Samstag, 4. August: Nach dem Frühstück an den Pool gehängt bis nach dem Mittag. Fahrt mit Auto der Chassezac entlang bis Pied-de-Borne und Villefort. Am Lac de Villefort begann um 15.30h unsere Biketour steil bergauf bis Poucharasses....1 1/4 Stunde Aufstieg bei grosser Hitze! Naja, da musste ich wohl durch. Oben angekommen wurden wir mit einem herrlichen Ausblick auf den Lac de Villefort belohnt. Oben im Gebirge haben wir uns dann verfahren, resp. wollten noch einen besseren Weg finden als den sicheren....Jedenfalls mussten wir schliesslich über Wiesen und Stachelbüsche irgendwie ins Tobel runter. Zum Glück gabs dort unten dann auch einen Weg ins nächste Örtchen namens Le Rieu, wo wir wieder auf die Strasse kamen. Weiterfahrt bis La Garde-Guérin (Mittelalterdorf/Ruinen) via Chassezac-Schlucht und retour zum Auto. Abendessen in einer Auberge am Lac de Villefort.

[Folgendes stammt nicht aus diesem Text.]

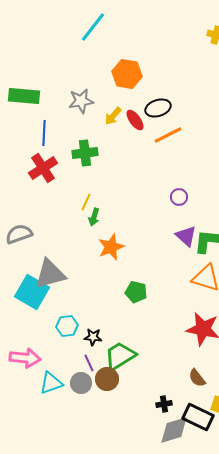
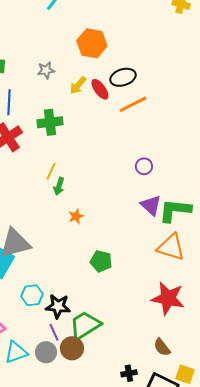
gray star: (81, 101) -> (46, 70), size x0.7
orange star: (111, 247) -> (76, 216), size x0.6
black star: (93, 337) -> (58, 306), size x1.4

Sonntag, 5. August: Besuch des kleinen Markt in Payzac mit Bike. Anschl. Weiterfahrt Richtung Lablachère via Naturweg bergab...Ziemlich steinig. Heute sollts nur eine kurze Biketour geben, wollten vielmehr noch etwas bädele weils etwa 32 Grad war. Aber es kam anders....Als wir dachten, nur noch kurz die Strasse zum Fluss runter fahren zu müssen, stellte sich heraus, dass dazwischen noch ein kleiner 'Hügel' war....Es folgte also noch eine Passfahrt und ich war heilfroh, als wir endlich dort unten ankamen. Nach einer Riesenpizza hängten wir uns an die Chassezac (bei Casteljau). Da es Sonntag war, hatten ein paar andere Leute die gleiche Idee....Am späteren Nachmittag Rückfahrt nach Haus, wo wir noch den Pool genossen. Abendessen in Les Vans.

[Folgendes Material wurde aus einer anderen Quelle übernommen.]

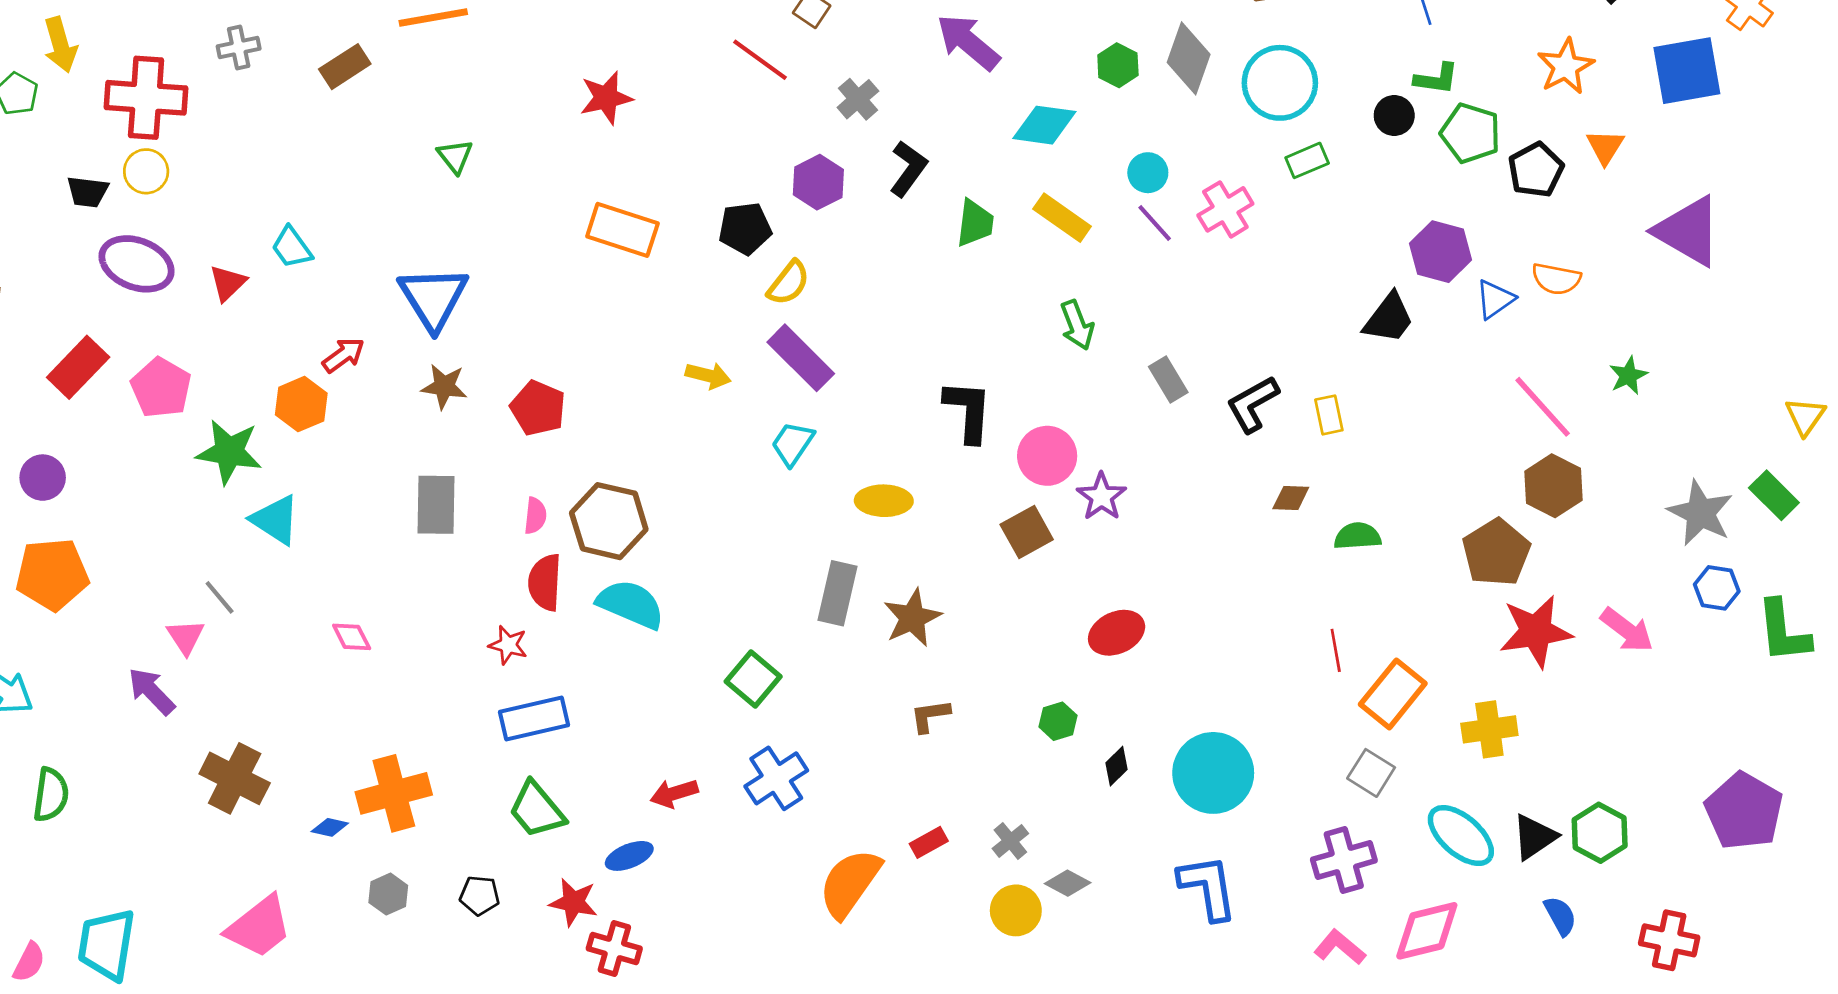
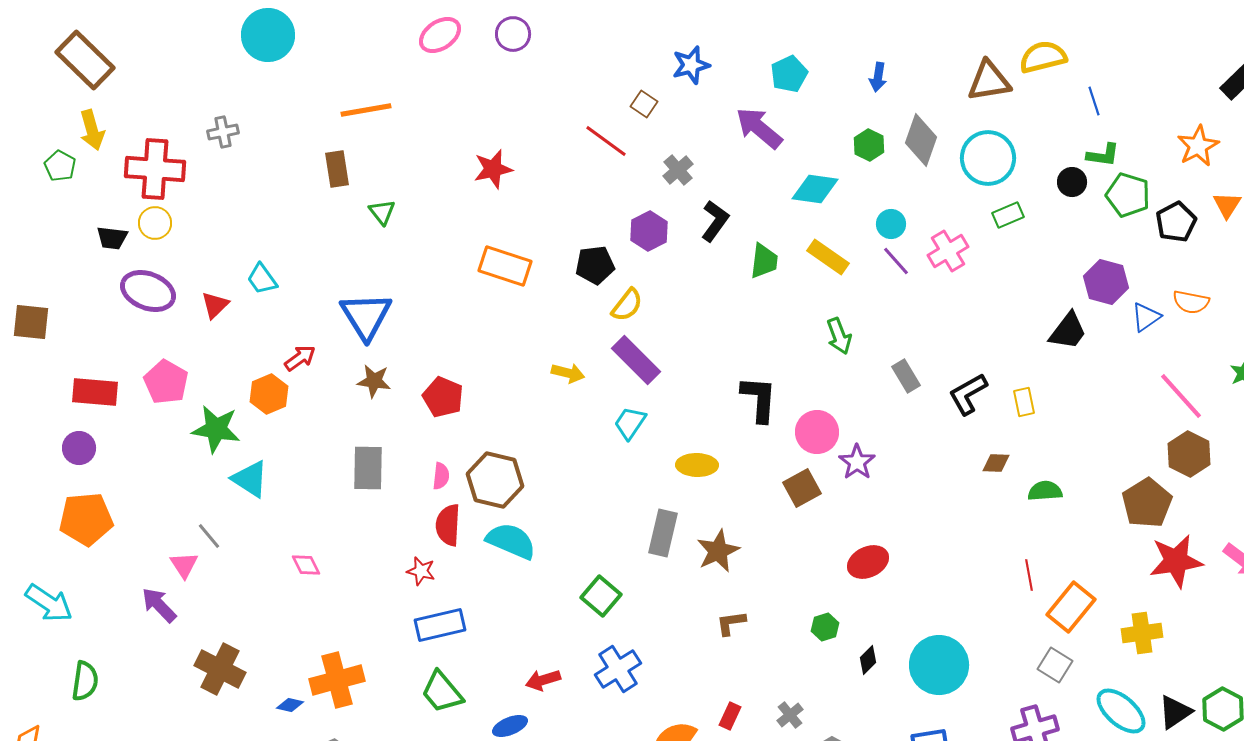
brown rectangle: (345, 67) -> (337, 169), moved, turned -66
red rectangle: (78, 367) -> (95, 392), moved, turned 51
red rectangle: (929, 842) -> (730, 716), turned -36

Montag, 6. August: 10h Abfahrt über Aubenas und Privas zur Autobahn Richtung Grenoble. 15h Ankunft in Aix-les-Bains am See. Feinen Crêpe gegessen und Weiterfahrt an den Lac d'Annecy. Check-In bei einem Hotel am See, bädele....20h Gourmet-Diner ;-)

Dienstag, 7. August: Markt in Annecy. Annecy ist ein sehr hübscher Ort mit vielen Kanälen und schönen Häusern...Gegen mittag kam die Sonne raus und wir mieteten zum Ferienabschluss ein Pédalo und erfrischten uns im herrlichen See....15h Abfahrt Richtung home sweet home entlang des südlichen Genferseeufers. Stop in Yvoire (kleiner hübscher Ort am See), wo wir um 16.30h einen Salat essen konnten ;-) Danach via Evian zur Schweizer Grenze bis Montreux und Autobahn nach Haus...Ab Montreux hats in Strömen geregnet! Wir wussten also, dass wir wieder in der CH waren!!

Das Gebiet der Cevennen hat uns supergut gefallen. Haben meistens alles sehr nette Franzosen getroffen, einzig das Essen hätte besser sein können. Das Fleisch überall ziemlich 'zäch'....und auch sehr teuer. Der Euro lässt grüssen!